Roseanne Barr Looks Strung Out as She Explains Racist Tweets: ‘I Thought the B**** Was White’

Roseanne Barr Looks Strung Out as She Explains Racist Tweets: 'I Thought the B**** Was White'

Roseanne Barr stood up moderately proudly about the racist tweet against Valerie Jarrett that got her Roseanne reboot dropped: “I thought the b—h was white!”

In a video presented on Barr’s YouTube page, a messy Barr, 65, smokes a cigarette while conversing with a producer about a past video that was edited.

After a boisterous moan, an upset Barr lashes out at the interviewer when gotten some information about her now-famous tweet in which she said the previous Barack Obama counsel was a formation of the Muslim Brotherhood and “Planet of the Apes.”

“I’m trying to talk about Iran! I’m trying to talk about Valerie Jarrett about the Iran deal,” Barr roars in the clip. “That’s what my tweet was about. I thought the bitch was white, goddammit. I thought the bitch was white.
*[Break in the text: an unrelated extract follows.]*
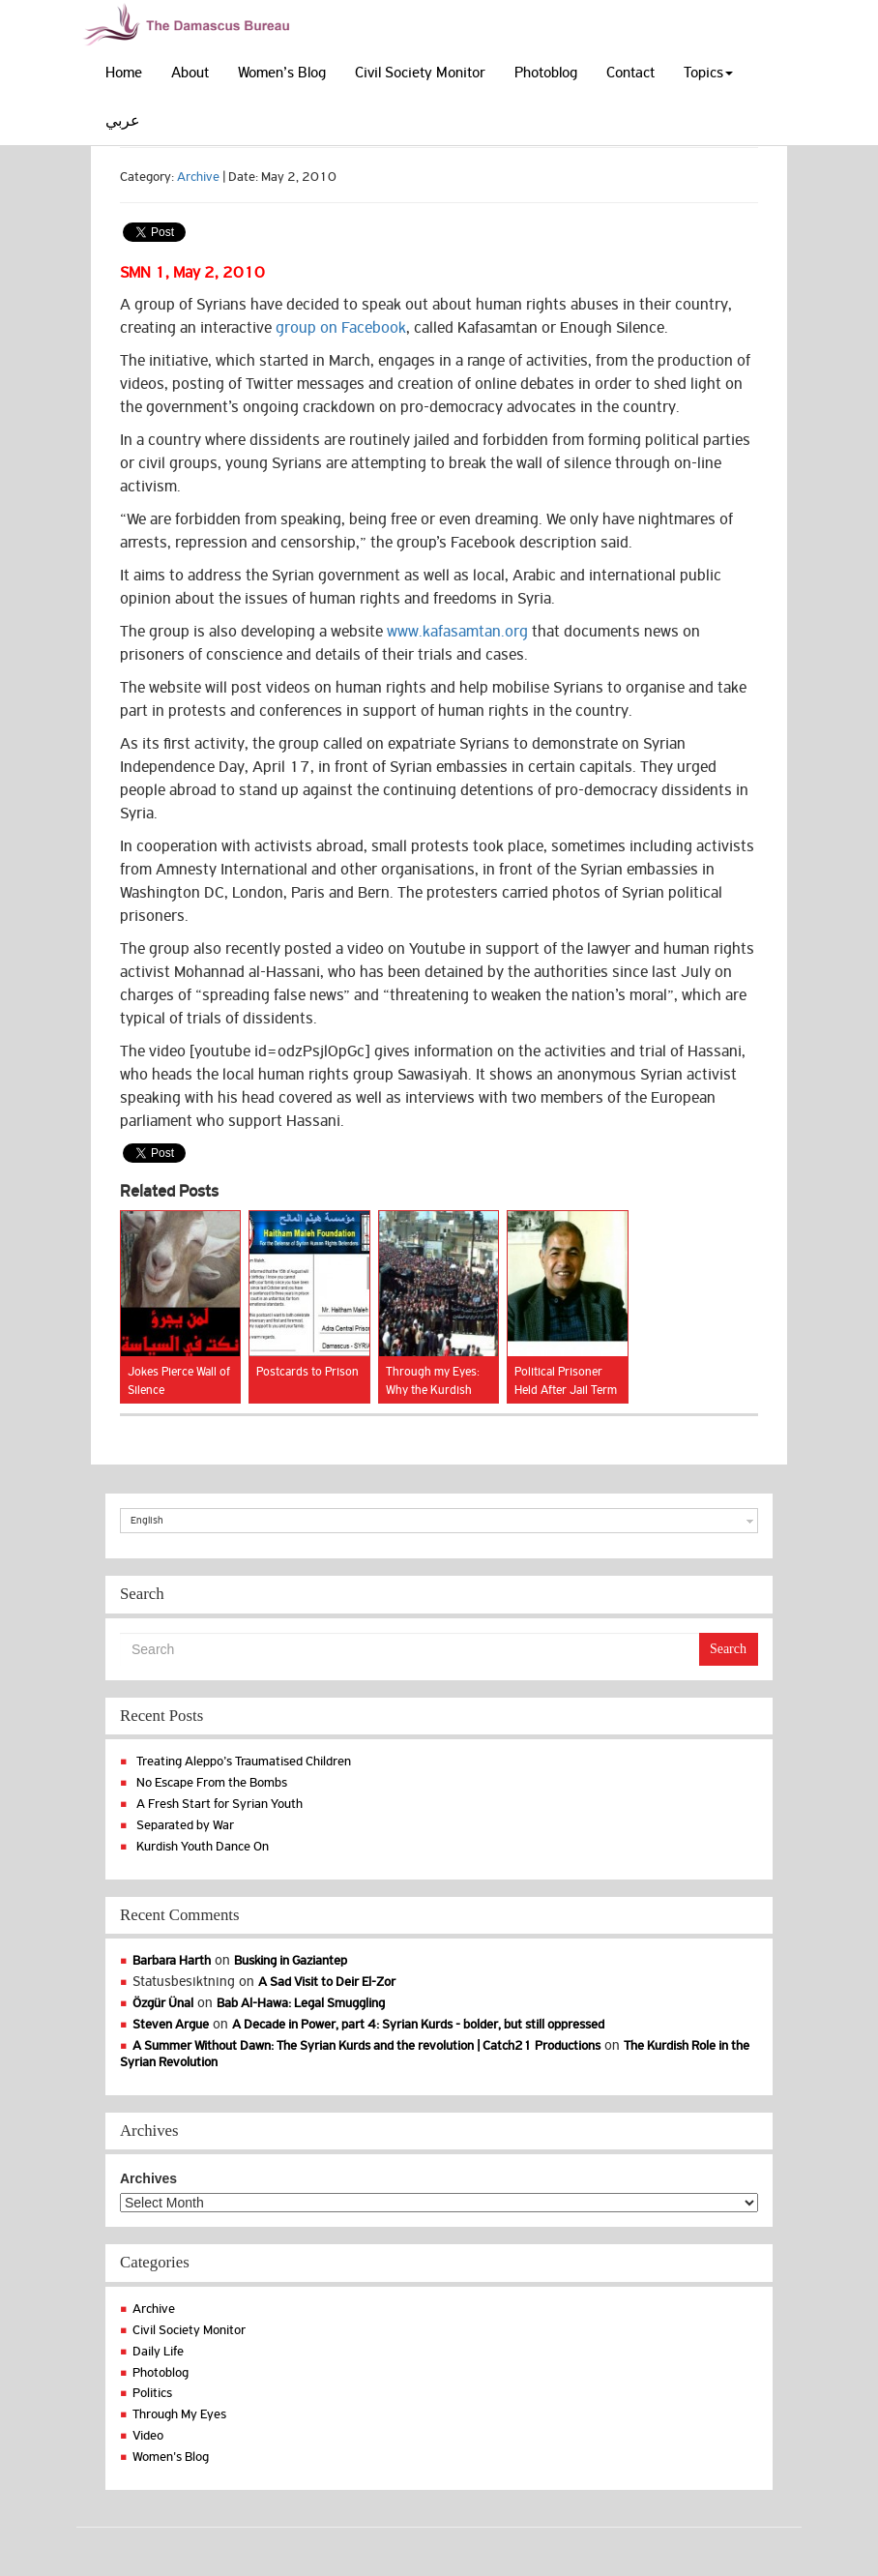  I want to click on Through My Eyes, so click(179, 2414).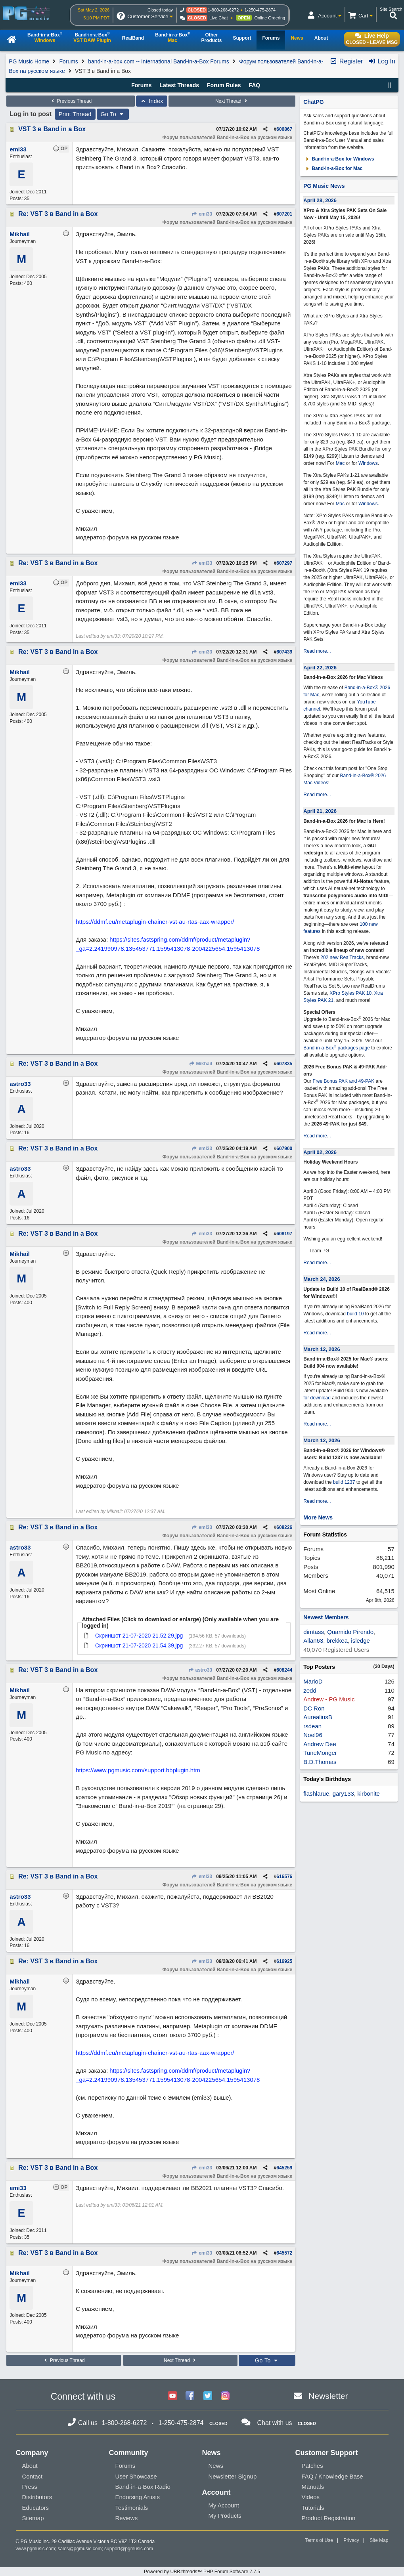  I want to click on Chat with us, so click(274, 2422).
F–k!”

The tweet got the “Roseanne” reboot dropped on May 29, after which Barr was at first to a great degree penitent and suggested Ambien was the result of her outburst.
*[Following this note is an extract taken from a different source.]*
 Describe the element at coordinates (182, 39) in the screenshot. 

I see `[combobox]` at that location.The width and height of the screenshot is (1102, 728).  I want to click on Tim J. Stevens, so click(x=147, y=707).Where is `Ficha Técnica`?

Barr beforehand asserted that her tweet was a critique on hostile to Semitism, expressing, “Rod Serling wrote ‘Planet of The Apes.’ It was about anti-semitism. That is what my tweet referred to – the anti semitism of the Iran deal. Low IQ ppl can think whatever they want.” She also said her tweet was “insensitive” but “not racist.”
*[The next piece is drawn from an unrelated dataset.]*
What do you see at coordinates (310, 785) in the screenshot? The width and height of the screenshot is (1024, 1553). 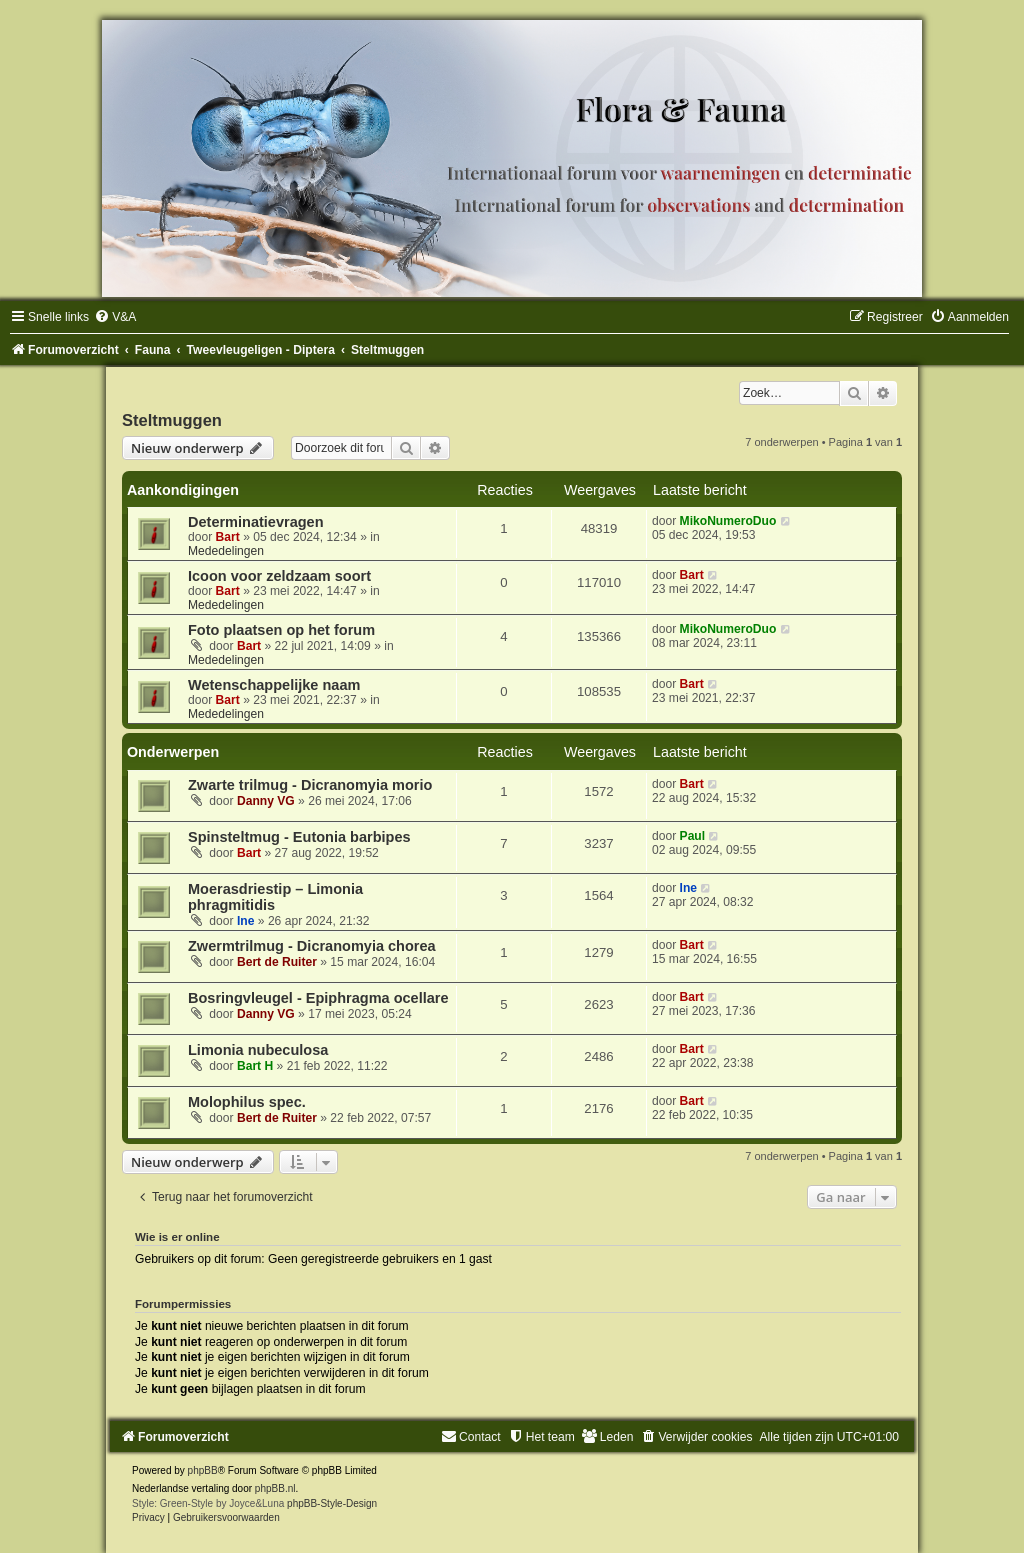 I see `Zwarte trilmug - Dicranomyia morio` at bounding box center [310, 785].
In late June, Barr revealed to Rabbi Shmuley Boteach that she made herself into a “hate magnet” with her unhinged tweets, which additionally included calling George Soros a Nazi.

She’s since apologized to Soros.

“I said to God, ‘I am willing to accept whatever consequences this brings because I know I’ve done wrong. I’m going to accept what the consequences are,’ and I do, and I have.’ But they don’t ever stop. They don’t accept my apology, or explanation. And I’ve made myself a hate magnet. And as a Jew, it’s just horrible. It’s horrible,” she said on the podcast.

She added that her tweets “didn’t mean what they think I meant … But I have to face that it hurt people. When you hurt people even unwillingly there’s no excuse. I don’t want to run off and blather on with excuses. But I apologize to anyone who thought, or felt offended and who thought that I meant something that I, in fact, did not mean. It was my own ignorance, and there’s no excuse for that ignorance.”

“I’ve lost everything,” Barr lamented at the time. “And I regretted it before I lost everything.”